**Task requirements**
Only the total should be returned: the number of lines in the data that hold the string "gravità".

**Extracted material**
**********

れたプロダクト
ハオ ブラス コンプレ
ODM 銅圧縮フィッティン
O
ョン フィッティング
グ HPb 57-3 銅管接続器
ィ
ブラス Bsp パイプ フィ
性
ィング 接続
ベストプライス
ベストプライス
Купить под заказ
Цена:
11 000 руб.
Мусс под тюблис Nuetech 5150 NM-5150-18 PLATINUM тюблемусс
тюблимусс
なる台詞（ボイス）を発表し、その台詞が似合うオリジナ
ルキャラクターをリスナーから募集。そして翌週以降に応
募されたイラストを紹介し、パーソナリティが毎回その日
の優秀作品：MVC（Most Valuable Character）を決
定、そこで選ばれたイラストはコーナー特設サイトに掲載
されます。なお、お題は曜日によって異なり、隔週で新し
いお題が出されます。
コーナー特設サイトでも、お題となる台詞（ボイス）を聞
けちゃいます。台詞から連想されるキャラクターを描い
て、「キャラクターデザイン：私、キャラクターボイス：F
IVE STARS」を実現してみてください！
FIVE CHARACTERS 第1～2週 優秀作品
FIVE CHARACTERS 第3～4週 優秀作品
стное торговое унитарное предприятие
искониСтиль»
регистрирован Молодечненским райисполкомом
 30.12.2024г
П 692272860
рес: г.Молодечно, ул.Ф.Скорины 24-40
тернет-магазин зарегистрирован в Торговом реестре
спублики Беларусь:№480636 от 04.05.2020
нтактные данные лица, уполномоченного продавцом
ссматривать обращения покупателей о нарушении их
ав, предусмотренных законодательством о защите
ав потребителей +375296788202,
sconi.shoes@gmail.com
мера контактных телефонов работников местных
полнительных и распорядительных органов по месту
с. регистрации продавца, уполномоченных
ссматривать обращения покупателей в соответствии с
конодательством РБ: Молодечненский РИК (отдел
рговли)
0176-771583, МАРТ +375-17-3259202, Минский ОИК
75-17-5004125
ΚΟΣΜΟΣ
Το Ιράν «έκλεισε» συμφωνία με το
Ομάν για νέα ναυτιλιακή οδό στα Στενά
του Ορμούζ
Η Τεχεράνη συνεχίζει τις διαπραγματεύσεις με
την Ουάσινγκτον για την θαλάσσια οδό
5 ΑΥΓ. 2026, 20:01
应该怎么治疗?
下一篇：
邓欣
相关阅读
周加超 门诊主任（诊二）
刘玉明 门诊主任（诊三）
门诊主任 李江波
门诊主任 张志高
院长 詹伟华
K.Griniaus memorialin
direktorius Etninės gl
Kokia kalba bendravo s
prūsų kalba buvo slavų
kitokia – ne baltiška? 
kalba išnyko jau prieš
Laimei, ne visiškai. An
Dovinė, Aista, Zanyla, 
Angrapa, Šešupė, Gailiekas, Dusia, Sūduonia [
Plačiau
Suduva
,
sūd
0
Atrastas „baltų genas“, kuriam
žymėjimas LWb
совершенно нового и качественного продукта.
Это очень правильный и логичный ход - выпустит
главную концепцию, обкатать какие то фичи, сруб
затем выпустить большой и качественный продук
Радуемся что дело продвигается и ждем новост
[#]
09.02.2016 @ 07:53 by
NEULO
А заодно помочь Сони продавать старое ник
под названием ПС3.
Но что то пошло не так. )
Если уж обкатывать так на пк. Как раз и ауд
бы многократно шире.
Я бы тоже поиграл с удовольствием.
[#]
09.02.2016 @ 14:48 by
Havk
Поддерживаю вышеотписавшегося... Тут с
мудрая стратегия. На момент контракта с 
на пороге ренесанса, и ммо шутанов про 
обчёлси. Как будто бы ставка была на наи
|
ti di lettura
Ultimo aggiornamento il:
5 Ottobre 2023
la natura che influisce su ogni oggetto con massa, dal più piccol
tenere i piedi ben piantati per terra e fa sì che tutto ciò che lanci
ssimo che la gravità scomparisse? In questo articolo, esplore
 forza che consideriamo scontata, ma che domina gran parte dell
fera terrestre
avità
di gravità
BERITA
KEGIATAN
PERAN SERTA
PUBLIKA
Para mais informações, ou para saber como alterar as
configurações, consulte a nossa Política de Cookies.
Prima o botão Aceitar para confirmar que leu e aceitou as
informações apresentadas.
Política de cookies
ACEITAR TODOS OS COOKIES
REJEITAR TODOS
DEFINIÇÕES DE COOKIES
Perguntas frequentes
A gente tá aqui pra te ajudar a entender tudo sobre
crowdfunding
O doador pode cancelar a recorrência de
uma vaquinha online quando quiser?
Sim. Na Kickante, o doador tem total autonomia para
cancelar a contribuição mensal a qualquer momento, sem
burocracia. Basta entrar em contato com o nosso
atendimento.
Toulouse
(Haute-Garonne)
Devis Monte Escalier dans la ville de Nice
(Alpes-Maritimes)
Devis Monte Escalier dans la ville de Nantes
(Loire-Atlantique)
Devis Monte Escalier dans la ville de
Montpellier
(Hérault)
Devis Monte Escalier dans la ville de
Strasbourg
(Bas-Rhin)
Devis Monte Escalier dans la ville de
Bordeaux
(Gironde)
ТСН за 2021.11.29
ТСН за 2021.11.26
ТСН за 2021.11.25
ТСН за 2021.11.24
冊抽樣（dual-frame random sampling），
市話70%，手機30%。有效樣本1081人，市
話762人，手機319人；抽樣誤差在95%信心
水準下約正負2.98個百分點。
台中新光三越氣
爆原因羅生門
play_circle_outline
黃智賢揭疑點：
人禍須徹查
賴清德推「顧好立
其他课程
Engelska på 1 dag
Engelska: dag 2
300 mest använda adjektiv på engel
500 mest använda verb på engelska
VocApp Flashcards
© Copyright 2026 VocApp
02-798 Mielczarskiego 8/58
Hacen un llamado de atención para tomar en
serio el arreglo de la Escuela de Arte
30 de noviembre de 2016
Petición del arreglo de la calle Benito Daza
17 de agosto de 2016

**********

**Completed exercise**
2